(What needs to be done) Please give nothing except the number of lines in the records below that include the word "articulaciones".

(Exercise data)

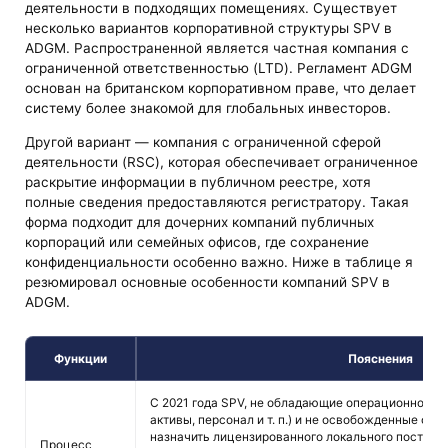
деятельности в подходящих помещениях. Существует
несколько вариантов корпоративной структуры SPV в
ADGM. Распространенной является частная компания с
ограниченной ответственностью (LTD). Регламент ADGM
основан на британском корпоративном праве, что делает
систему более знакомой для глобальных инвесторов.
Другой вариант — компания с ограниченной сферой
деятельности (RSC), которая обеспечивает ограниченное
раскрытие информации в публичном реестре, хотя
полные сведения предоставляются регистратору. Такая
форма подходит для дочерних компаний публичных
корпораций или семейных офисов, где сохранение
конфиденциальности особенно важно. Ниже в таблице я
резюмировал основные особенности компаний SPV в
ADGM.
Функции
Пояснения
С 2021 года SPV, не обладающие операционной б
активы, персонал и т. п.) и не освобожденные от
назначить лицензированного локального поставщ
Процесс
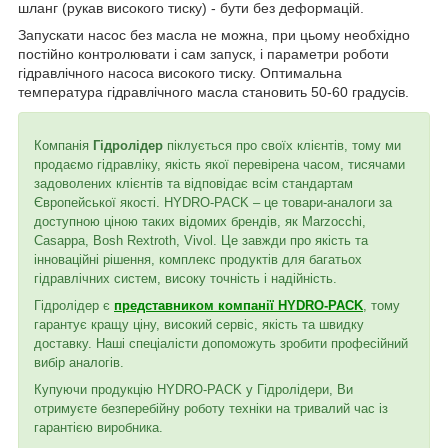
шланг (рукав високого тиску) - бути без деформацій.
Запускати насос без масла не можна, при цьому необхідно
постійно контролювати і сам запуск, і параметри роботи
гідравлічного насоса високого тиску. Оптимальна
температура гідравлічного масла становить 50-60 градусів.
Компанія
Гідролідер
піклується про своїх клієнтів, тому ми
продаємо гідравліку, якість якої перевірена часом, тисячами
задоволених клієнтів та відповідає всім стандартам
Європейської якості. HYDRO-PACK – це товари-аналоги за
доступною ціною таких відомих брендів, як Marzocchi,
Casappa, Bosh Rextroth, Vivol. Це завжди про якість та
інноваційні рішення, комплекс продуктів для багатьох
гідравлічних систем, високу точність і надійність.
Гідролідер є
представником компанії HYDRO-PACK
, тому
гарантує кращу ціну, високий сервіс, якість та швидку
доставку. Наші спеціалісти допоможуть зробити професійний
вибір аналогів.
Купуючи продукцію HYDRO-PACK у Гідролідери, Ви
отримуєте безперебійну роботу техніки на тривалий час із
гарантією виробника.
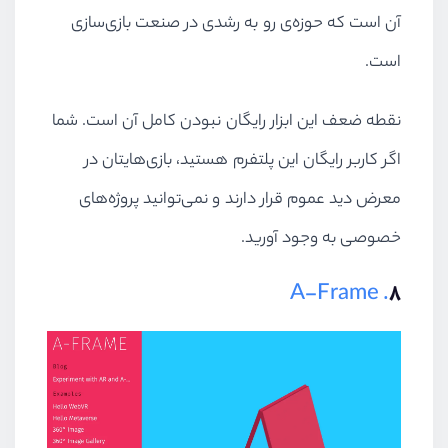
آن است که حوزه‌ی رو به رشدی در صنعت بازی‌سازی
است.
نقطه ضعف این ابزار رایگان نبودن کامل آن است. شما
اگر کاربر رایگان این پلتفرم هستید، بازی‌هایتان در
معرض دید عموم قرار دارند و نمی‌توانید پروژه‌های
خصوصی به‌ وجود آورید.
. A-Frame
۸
...
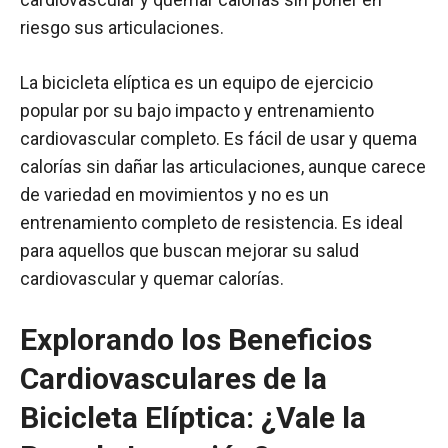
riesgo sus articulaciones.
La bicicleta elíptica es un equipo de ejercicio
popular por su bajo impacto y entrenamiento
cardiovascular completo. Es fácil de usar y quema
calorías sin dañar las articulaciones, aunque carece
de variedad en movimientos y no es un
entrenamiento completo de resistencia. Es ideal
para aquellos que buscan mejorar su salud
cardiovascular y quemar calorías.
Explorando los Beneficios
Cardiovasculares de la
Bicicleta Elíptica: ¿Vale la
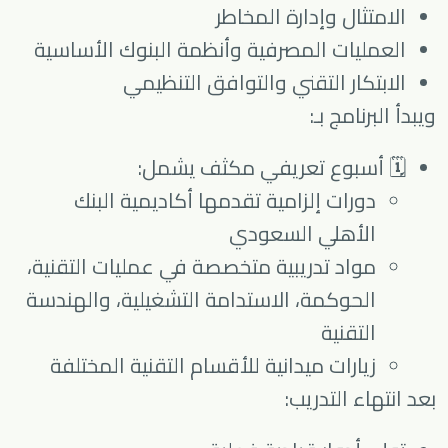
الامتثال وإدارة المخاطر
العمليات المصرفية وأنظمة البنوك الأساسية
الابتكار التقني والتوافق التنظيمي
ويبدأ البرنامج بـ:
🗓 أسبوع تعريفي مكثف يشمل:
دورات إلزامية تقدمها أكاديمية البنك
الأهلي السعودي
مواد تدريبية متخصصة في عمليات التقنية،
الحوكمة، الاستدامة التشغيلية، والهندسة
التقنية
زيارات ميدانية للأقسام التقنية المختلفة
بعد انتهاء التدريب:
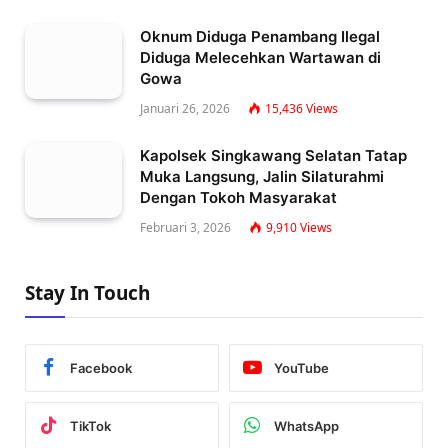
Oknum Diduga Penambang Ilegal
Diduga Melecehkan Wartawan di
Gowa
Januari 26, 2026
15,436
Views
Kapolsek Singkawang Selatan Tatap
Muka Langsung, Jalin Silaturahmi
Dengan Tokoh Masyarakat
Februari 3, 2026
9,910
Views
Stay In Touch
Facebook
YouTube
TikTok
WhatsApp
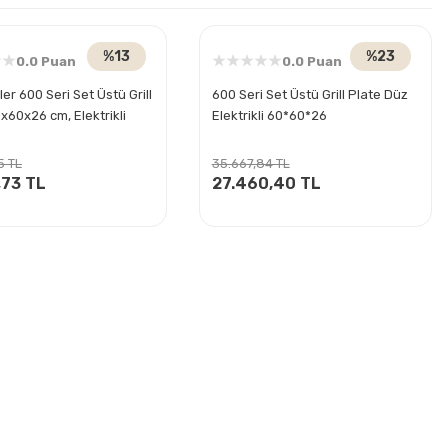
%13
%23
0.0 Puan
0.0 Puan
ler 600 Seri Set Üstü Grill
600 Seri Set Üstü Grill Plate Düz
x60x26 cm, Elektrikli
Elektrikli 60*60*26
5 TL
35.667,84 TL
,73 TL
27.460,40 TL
==
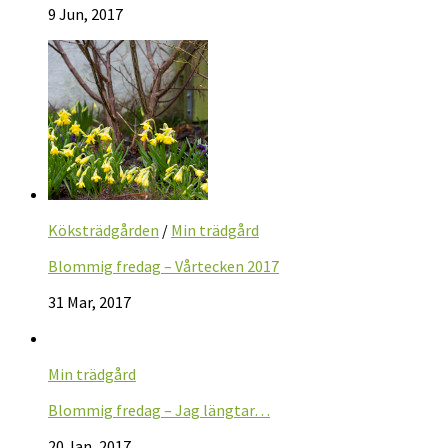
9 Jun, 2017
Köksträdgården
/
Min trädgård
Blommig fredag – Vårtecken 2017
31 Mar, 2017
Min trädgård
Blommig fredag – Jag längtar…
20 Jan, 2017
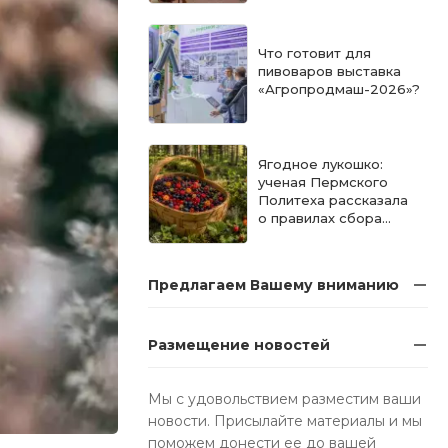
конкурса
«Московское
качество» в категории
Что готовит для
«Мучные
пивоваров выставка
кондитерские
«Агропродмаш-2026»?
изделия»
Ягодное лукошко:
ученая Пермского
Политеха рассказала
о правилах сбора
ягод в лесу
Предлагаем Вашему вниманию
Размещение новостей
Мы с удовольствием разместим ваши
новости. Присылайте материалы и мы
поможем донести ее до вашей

(Answer to the exercise) 2